A gay couple in Uzbekistan has been arrested for engaging in sexual relations following an intrusive anal examination by police.
Eurasianet reports: “According to city police, the two men, who are both in their twenties, met in early September and moved into a rented apartment in Tashkent. Police told media last week that they conducted intrusive, forensic medical examinations to confirm that one of the men had allegedly engaged in repeated sexual intercourse. Consensual sex between men is punishable in Uzbekistan by up to three years in prison. Potential prosecution is only the least of what gay people in Uzbekistan are liable to face in their daily life. Intimidation — up to and including brutal physical assault — is commonplace.”
Eurasianet adds: “International rights activists have appealed with the Uzbek government to repeal Article 120 of the criminal code, which criminalizes sexual relations between men. ‘It is unacceptable to persecute people for the fact that they consensually engage in same-sex relations. Every person is free to determine their own relations.
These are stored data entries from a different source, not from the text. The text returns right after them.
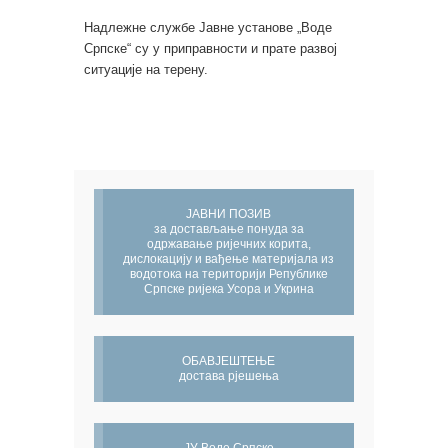
Надлежне службе Јавне установе „Воде
Српске“ су у приправности и прате развој
ситуације на терену.
ЈАВНИ ПОЗИВ
за достављање понуда за
одржавање ријечних корита,
дислокацију и вађење материјала из
водотока на територији Републике
Српске ријека Усора и Укрина
ОБАВЈЕШТЕЊЕ
достава рјешења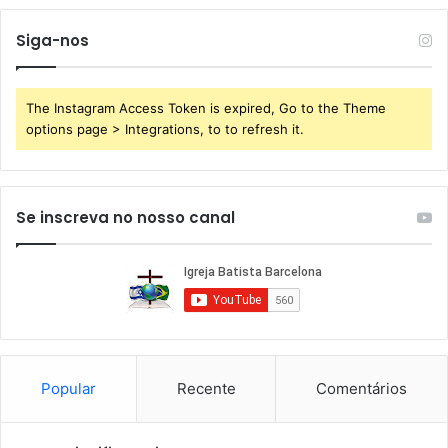
Siga-nos
The Instagram Access Token is expired, Go to the Theme
options page > Integrations, to to refresh it.
Se inscreva no nosso canal
Popular
Recente
Comentários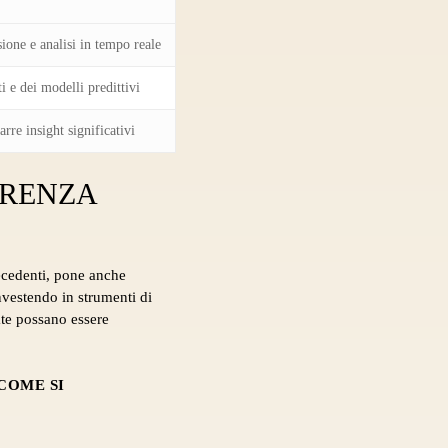
ione e analisi in tempo reale
i e dei modelli predittivi
arre insight significativi
ARENZA
ecedenti, pone anche
investendo in strumenti di
ate possano essere
COME SI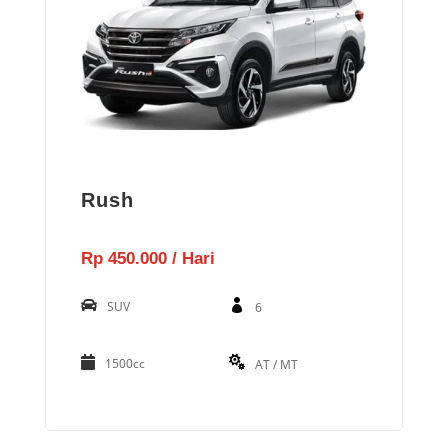
Rush
Rp 450.000 / Hari
SUV
6
1500cc
AT / MT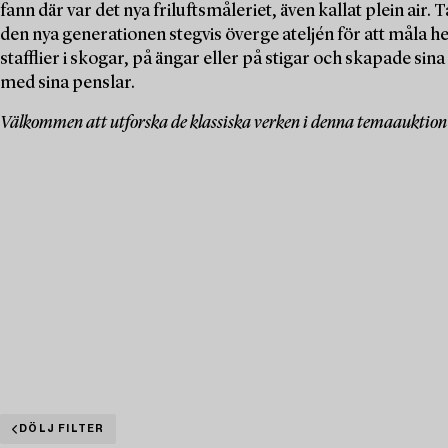
fann där var det nya friluftsmåleriet, även kallat plein air
den nya generationen stegvis överge ateljén för att måla 
stafflier i skogar, på ängar eller på stigar och skapade si
med sina penslar.
Välkommen att utforska de klassiska verken i denna temaauktion 
DÖLJ FILTER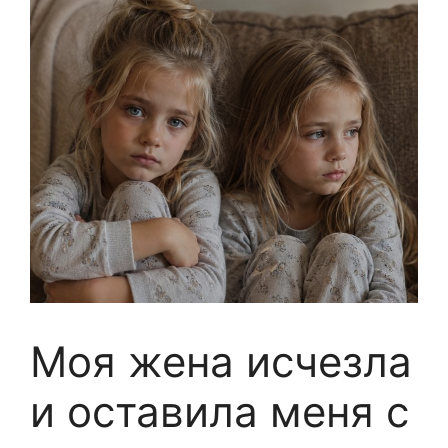
Моя жена исчезла
и оставила меня с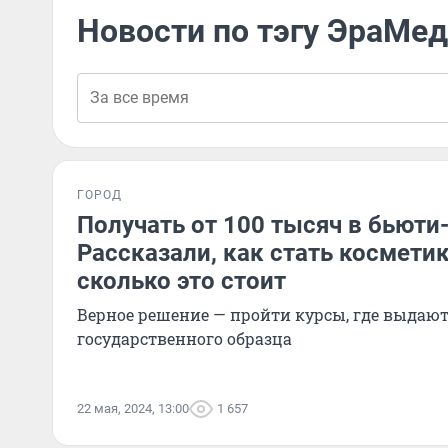
Новости по тэгу ЭраМед
ГОРОД
Получать от 100 тысяч в бьюти
Рассказали, как стать космети
сколько это стоит
Верное решение — пройти курсы, где выдают
государственного образца
22 мая, 2024, 13:00
1 657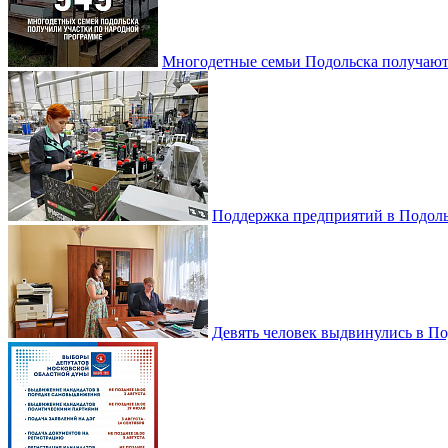
Многодетные семьи Подольска получаю
Поддержка предприятий в Подоль
Девять человек выдвинулись в По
This incident is nothing but a demonstrative act of discrimination toward the LGBT community and reflects the policies of the current regime,' said Nadezhda Atayeva, president of the Paris-based Association for Human Rights in Central Asia.”
In August, Russian journalist Khudoberdy Nurmatov won a temporary reprieve from a Moscow appeals court as he sought to block his impending deportation to his native Uzbekistan, where human rights groups said he faced a near-“death sentence.”
Nurmatov, who is openly gay and writes under the pen name Ali Feruz, has worked for the investigative Novaya Gazeta newspaper since 2011, reporting on hate crimes, migrant worker rights, and LGBT discrimination. The newspaper garnered much international attention of late for exposing mass human rights violations against gay men in in the Russian republic of Chechnya earlier this year.